§ **Exercise description**: Once the line holding "Overwhelm: 5 Simple" is found in the listing below, write it out and each later line exactly, up to and including the one holding "T.B. Joshua engaged in".

== Segment start ==

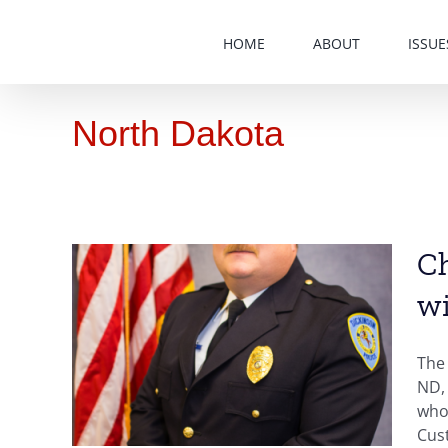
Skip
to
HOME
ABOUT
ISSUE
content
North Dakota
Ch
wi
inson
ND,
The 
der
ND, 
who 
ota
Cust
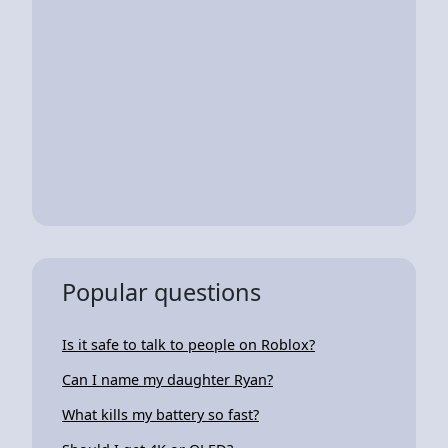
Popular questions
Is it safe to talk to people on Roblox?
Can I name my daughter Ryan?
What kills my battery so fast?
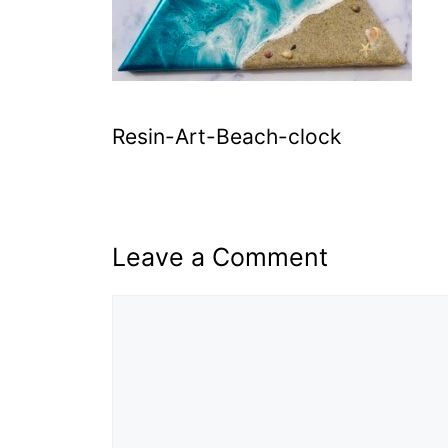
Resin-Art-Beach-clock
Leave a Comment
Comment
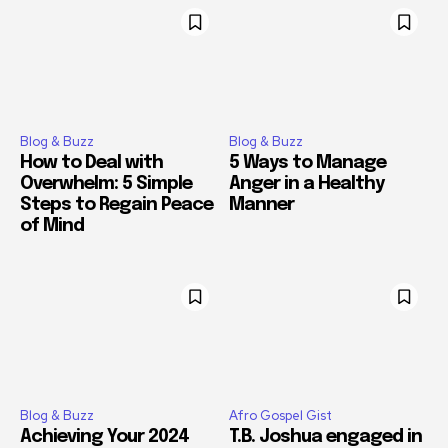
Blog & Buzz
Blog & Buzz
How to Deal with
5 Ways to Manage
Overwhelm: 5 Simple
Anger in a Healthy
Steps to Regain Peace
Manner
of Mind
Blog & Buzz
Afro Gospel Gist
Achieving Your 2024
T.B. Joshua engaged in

== Segment end ==
== Segment start ==

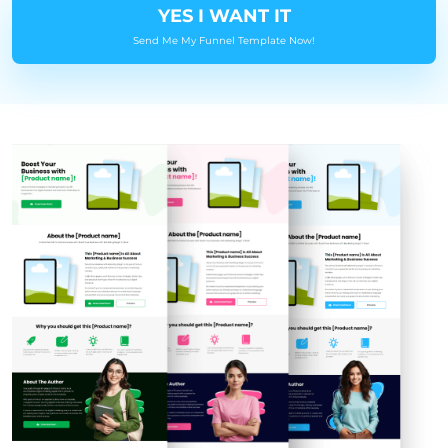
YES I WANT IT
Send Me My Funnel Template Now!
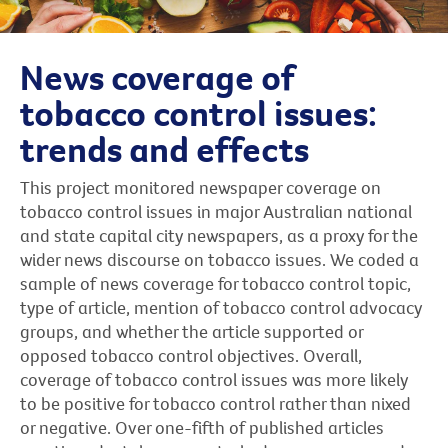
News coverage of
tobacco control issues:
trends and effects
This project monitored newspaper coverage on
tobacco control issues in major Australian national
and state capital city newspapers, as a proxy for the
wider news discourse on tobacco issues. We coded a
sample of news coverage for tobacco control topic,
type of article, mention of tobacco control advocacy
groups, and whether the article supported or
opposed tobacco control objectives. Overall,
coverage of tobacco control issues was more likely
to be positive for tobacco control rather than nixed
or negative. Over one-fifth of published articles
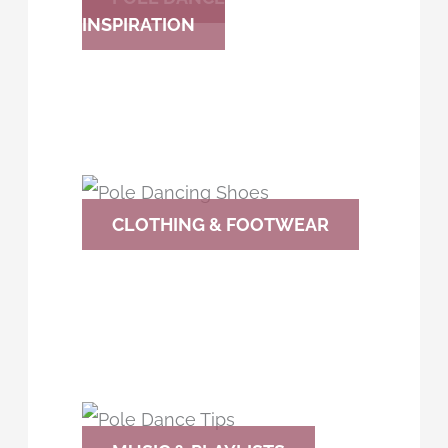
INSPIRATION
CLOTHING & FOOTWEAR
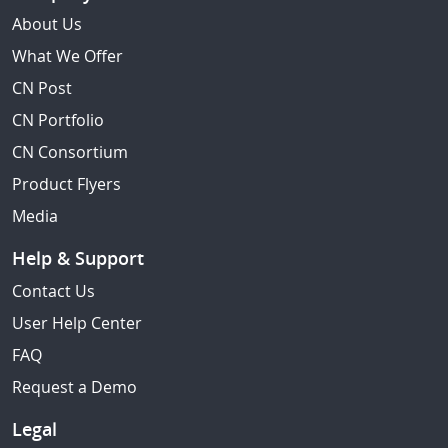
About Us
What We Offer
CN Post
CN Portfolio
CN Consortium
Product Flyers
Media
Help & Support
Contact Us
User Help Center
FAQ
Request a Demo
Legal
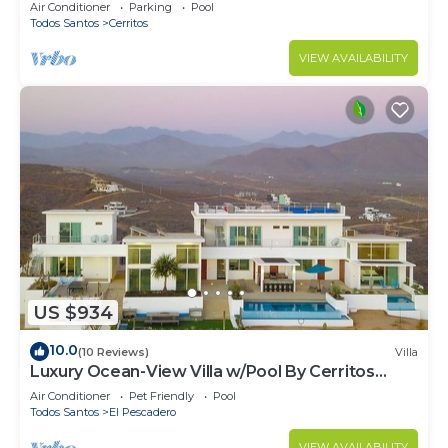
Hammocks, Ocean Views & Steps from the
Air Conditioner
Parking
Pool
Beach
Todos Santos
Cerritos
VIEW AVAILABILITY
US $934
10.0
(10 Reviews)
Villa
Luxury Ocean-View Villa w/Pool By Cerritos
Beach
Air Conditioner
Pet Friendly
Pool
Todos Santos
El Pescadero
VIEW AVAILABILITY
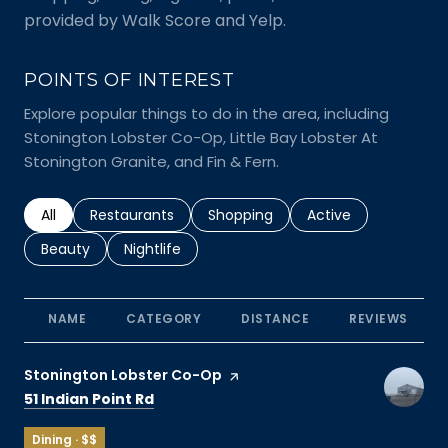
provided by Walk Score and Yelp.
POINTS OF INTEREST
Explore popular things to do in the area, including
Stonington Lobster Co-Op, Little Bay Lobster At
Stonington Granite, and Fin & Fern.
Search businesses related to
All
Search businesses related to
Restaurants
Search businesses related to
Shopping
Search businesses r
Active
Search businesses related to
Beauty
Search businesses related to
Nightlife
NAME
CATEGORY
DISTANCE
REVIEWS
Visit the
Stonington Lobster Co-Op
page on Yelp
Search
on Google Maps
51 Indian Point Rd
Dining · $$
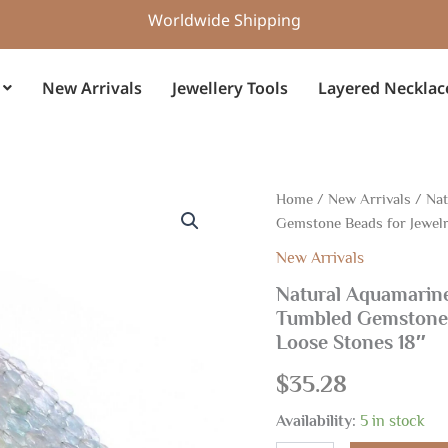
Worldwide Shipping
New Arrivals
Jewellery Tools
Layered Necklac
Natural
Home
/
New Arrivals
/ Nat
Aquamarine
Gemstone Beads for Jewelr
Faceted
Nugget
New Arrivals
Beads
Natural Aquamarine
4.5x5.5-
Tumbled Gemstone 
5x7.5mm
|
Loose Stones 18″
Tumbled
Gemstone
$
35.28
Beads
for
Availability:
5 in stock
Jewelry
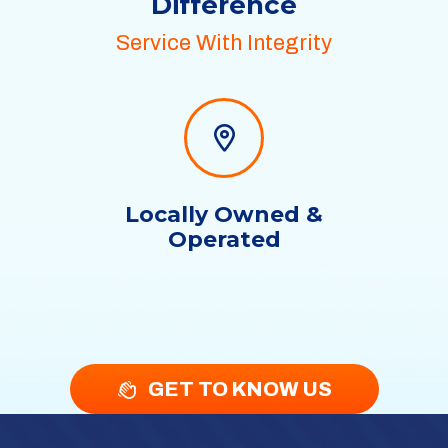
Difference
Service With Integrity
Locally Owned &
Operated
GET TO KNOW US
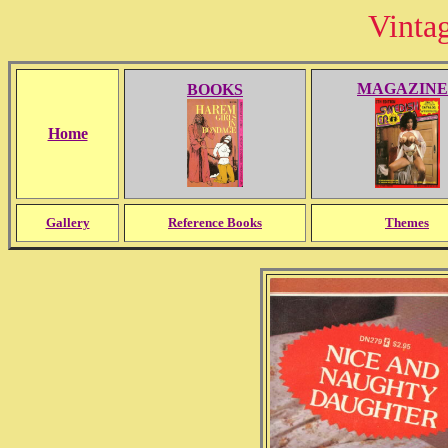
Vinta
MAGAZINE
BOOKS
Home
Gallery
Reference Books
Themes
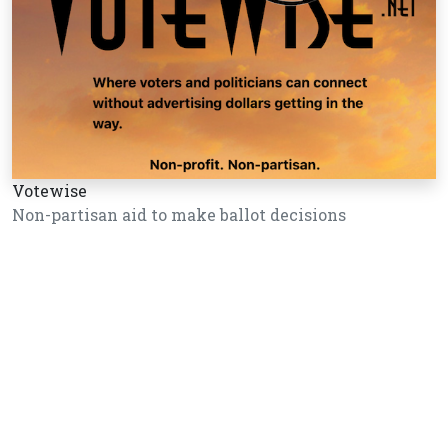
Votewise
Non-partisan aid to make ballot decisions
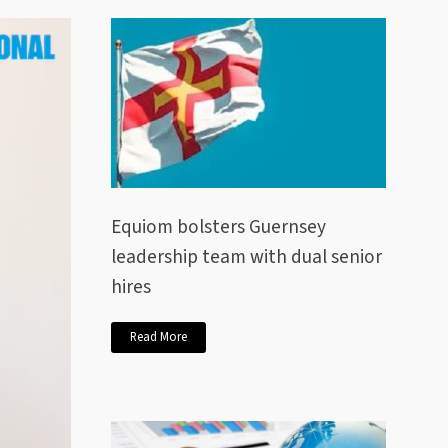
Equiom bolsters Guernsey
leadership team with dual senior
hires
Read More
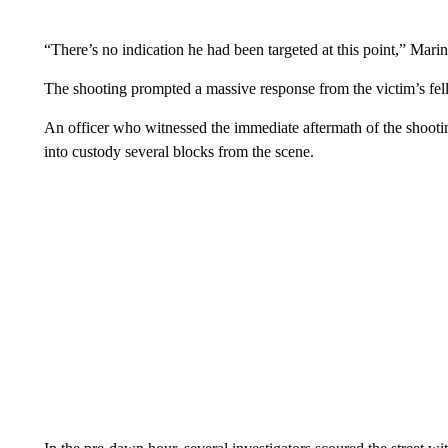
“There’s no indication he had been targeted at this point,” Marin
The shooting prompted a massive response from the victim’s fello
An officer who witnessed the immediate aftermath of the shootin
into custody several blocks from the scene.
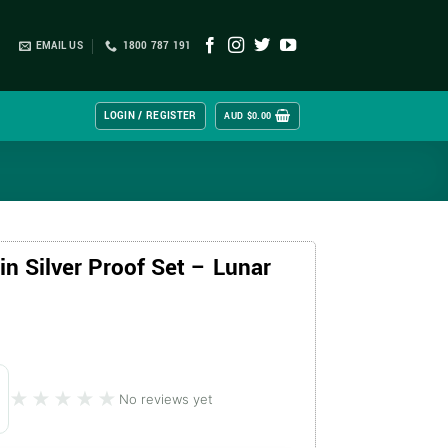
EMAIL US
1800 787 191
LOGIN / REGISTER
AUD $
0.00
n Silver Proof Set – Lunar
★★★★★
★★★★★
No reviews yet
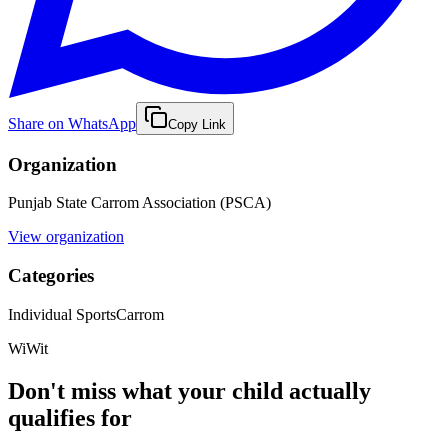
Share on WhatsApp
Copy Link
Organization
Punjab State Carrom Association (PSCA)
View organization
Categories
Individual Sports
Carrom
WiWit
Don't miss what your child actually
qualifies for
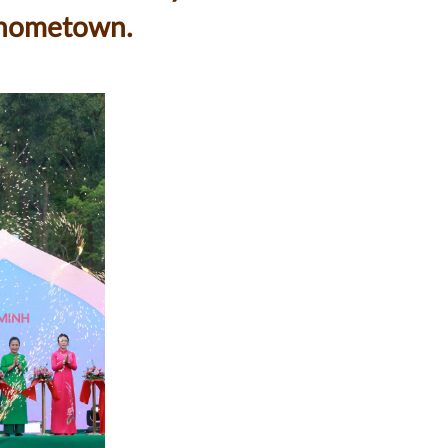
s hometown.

== Segment end ==
== Segment start ==

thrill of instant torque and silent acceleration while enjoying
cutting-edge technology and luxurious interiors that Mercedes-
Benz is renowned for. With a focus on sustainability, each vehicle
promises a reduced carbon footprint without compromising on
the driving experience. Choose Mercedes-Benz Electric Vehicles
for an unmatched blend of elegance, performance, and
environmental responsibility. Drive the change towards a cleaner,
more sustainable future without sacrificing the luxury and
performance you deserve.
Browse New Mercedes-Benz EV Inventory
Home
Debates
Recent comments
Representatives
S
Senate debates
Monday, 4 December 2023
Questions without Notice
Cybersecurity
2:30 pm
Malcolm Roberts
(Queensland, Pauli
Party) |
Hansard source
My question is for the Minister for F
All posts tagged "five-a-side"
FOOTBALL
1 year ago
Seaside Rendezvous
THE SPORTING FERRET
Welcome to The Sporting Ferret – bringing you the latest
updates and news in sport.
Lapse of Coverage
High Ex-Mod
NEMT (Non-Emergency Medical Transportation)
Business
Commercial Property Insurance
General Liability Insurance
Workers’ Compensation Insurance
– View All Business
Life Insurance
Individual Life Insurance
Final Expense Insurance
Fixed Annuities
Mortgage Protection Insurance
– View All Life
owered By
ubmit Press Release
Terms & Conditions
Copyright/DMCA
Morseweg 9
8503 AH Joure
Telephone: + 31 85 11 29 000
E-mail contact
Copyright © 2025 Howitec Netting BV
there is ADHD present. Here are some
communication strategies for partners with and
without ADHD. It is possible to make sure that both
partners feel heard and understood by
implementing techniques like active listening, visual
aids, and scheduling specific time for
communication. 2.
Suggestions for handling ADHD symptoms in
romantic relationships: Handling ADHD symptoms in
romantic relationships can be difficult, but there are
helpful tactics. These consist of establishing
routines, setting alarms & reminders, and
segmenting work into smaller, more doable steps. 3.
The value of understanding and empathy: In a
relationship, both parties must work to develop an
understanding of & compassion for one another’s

== Segment end ==

§ **Exercise result**:
Overwhelm: 5 Simple
Anger in a Healthy
Steps to Regain Peace
Manner
of Mind
Blog & Buzz
Afro Gospel Gist
Achieving Your 2024
T.B. Joshua engaged in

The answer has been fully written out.